# Need to find a constant in an x-axis equation

• mcdowellmg

## Homework Statement

A 2.2 kg particle moves along an x axis, being propelled by a variable force directed along that axis. Its position is given by x = 3.0 m + (4.0 m/s)t + ct2 - (2.6 m/s3)t3, with x in meters and t in seconds. The factor c is a constant. At t = 3.0 s, the force on the particle has a magnitude of 36 N and is in the negative direction of the axis. What is c?

F = m*a

## The Attempt at a Solution

I was given the hint: Acceleration is the second time derivative of the position function. The net force is related to the acceleration via Newton's second law.

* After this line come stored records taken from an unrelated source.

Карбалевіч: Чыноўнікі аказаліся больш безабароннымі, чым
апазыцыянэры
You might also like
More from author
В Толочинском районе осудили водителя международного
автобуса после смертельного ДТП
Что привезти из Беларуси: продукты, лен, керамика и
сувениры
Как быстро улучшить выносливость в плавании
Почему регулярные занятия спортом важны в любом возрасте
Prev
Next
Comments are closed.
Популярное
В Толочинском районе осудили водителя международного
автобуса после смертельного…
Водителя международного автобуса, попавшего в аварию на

I tried to take the 2nd derivative of the x equation, but I am not sure if I am doing it right because of all of the m's and m/s's, etc. along with the c and the t's.
I ended up getting 4+c*2t+t^2-7.8t^2 and then 2c-11.6t as my second derivative. (I had 2c-15.6t at first, but I think I had the product rule wrong in the first derivative then...)
I then solved a = 2c - 11.6(3) as 16.364 = 2c - 34.8, because 16.364 is the acceleration I found by dividing 36/2.2 (F/m). That solves for c as 25.58200. Apparently that is wrong, and I don't know why!

Because the position has a $$t^3$$ term, the force must be time dependent. The $$t^2$$ term must arise from the constant part of the force, but you must use the $$t^3$$ term to isolate that part. The best way to do this is to derive this position function from Newton's law using a time-dependent force.

I think that I may have forgotten that the 36 N is negative...which would be -36/2.2...so -16.364 = 2c - 34.8 would give me a different c, which I believe may be correct.

## Homework Statement

A 2.2 kg particle moves along an x axis, being propelled by a variable force directed along that axis. Its position is given by x = 3.0 m + (4.0 m/s)t + ct2 - (2.6 m/s3)t3, with x in meters and t in seconds. The factor c is a constant. At t = 3.0 s, the force on the particle has a magnitude of 36 N and is in the negative direction of the axis. What is c?

F = m*a

## The Attempt at a Solution

I was given the hint: Acceleration is the second time derivative of the position function. The net force is related to the acceleration via Newton's second law.

I tried to take the 2nd derivative of the x equation, but I am not sure if I am doing it right because of all of the m's and m/s's, etc. along with the c and the t's.
I ended up getting 4+c*2t+t^2-7.8t^2
I presume you mean you got this as the first derivative- the velocity. Is that "t^2" a typo? It shouldn't be there and its derivartive, 2t, does not appear in your second derivative.

and then 2c-11.6t as my second derivative. (I had 2c-15.6t at first, but I think I had the product rule wrong in the first derivative then...)
No, the derivative of x= 3.0 m + (4.0)t + ct^2 - (2.6)t^3 is dx/dt= 4+ 2ct- 7.8t^2 and the second derivative is d^2x/dt^2= 2\c- 15.6t. 2(7.8)= 15.8. Even if that "t^2" in the first derivative was intended and you included it with "-7.8t^2" to get "-6.8t^2" the dervative would be "-13.6t", not "-11.6t".

I then solved a = 2c - 11.6(3) as 16.364 = 2c - 34.8, because 16.364 is the acceleration I found by dividing 36/2.2 (F/m). That solves for c as 25.58200. Apparently that is wrong, and I don't know why!
You should have 2c- 15.6(3)= 2c- 46.8= (-36/2.2)= -16.36 to two decimal places.